[Items from a data source]

********

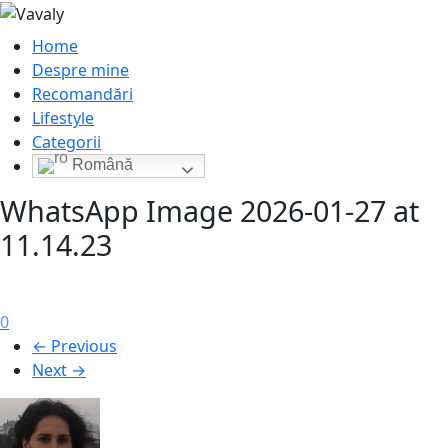
Home
Despre mine
Recomandări
Lifestyle
Categorii
Română
WhatsApp Image 2026-01-27 at
11.14.23
0
← Previous
Next →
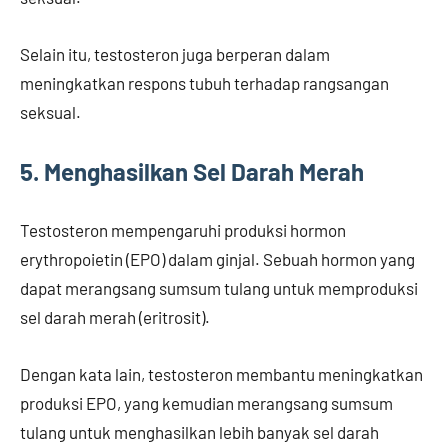
Selain itu, testosteron juga berperan dalam
meningkatkan respons tubuh terhadap rangsangan
seksual.
5. Menghasilkan Sel Darah Merah
Testosteron mempengaruhi produksi hormon
erythropoietin (EPO) dalam ginjal. Sebuah hormon yang
dapat merangsang sumsum tulang untuk memproduksi
sel darah merah (eritrosit).
Dengan kata lain, testosteron membantu meningkatkan
produksi EPO, yang kemudian merangsang sumsum
tulang untuk menghasilkan lebih banyak sel darah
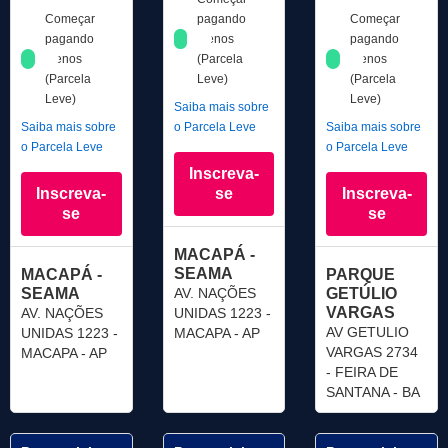
Começar
pagando
Começar
pagando
menos
pagando
menos
(Parcela
menos
(Parcela
Leve)
(Parcela
Leve)
Leve)
Saiba mais sobre
Saiba mais sobre
o Parcela Leve
Saiba mais sobre
o Parcela Leve
o Parcela Leve
Inscreva-
Inscreva-
se
Inscreva-
se
se
MACAPÁ -
SEAMA
MACAPÁ -
PARQUE
SEAMA
AV. NAÇÕES
GETÚLIO
VARGAS
AV. NAÇÕES
UNIDAS 1223 -
AV GETULIO
UNIDAS 1223 -
MACAPA - AP
VARGAS 2734
MACAPA - AP
- FEIRA DE
SANTANA - BA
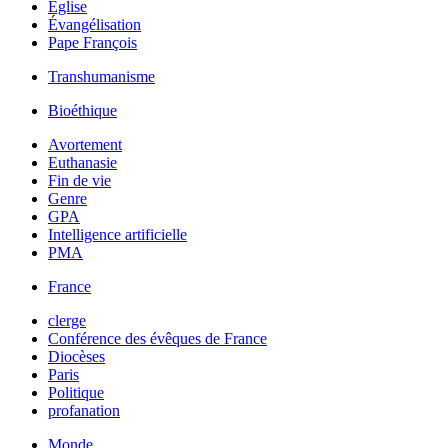
Église
Évangélisation
Pape François
Transhumanisme
Bioéthique
Avortement
Euthanasie
Fin de vie
Genre
GPA
Intelligence artificielle
PMA
France
clerge
Conférence des évêques de France
Diocèses
Paris
Politique
profanation
Monde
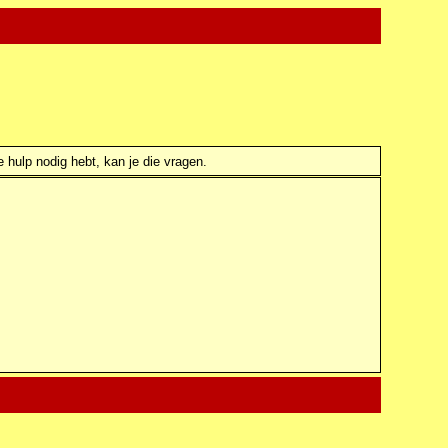
e hulp nodig hebt, kan je die vragen.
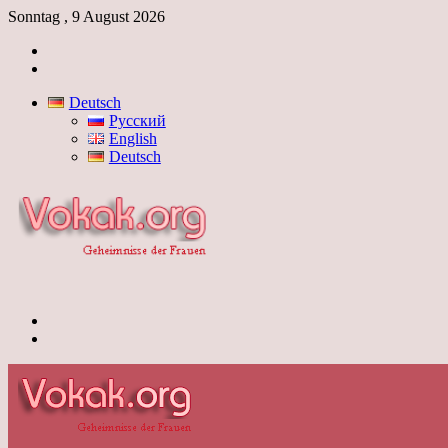
Sonntag , 9 August 2026
Anmelden
Skin
umschalten
Deutsch
Русский
English
Deutsch
Menü
Skin
umschalten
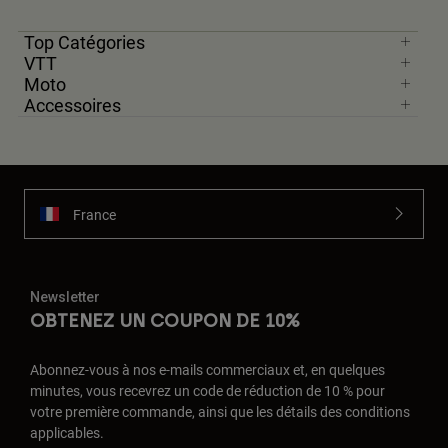
Top Catégories
VTT
Moto
Accessoires
France
Newsletter
OBTENEZ UN COUPON DE 10%
Abonnez-vous à nos e-mails commerciaux et, en quelques
minutes, vous recevrez un code de réduction de 10 % pour
votre première commande, ainsi que les détails des conditions
applicables.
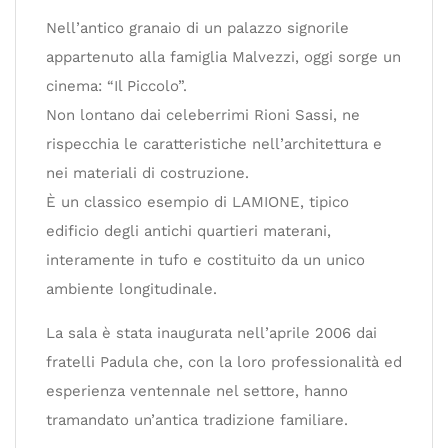
Nell’antico granaio di un palazzo signorile
appartenuto alla famiglia Malvezzi, oggi sorge un
cinema: “Il Piccolo”.
Non lontano dai celeberrimi Rioni Sassi, ne
rispecchia le caratteristiche nell’architettura e
nei materiali di costruzione.
È un classico esempio di LAMIONE, tipico
edificio degli antichi quartieri materani,
interamente in tufo e costituito da un unico
ambiente longitudinale.
La sala è stata inaugurata nell’aprile 2006 dai
fratelli Padula che, con la loro professionalità ed
esperienza ventennale nel settore, hanno
tramandato un’antica tradizione familiare.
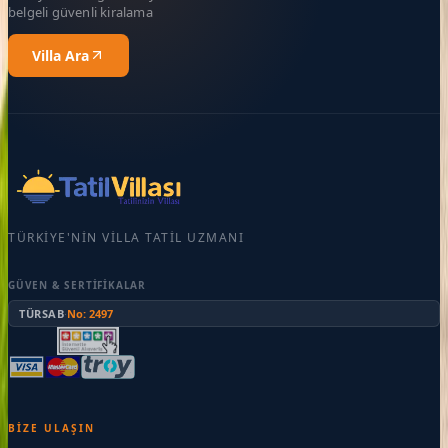
belgeli güvenli kiralama
Villa Ara
TÜRKIYE'NIN VILLA TATIL UZMANI
GÜVEN & SERTIFIKALAR
TÜRSAB
·
No: 2497
BIZE ULAŞIN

********

* **Directions for this task**
For every line above that has "merangsang" in it, copy the line.

* **Output of the task**
dapat merangsang sumsum tulang untuk memproduksi
produksi EPO, yang kemudian merangsang sumsum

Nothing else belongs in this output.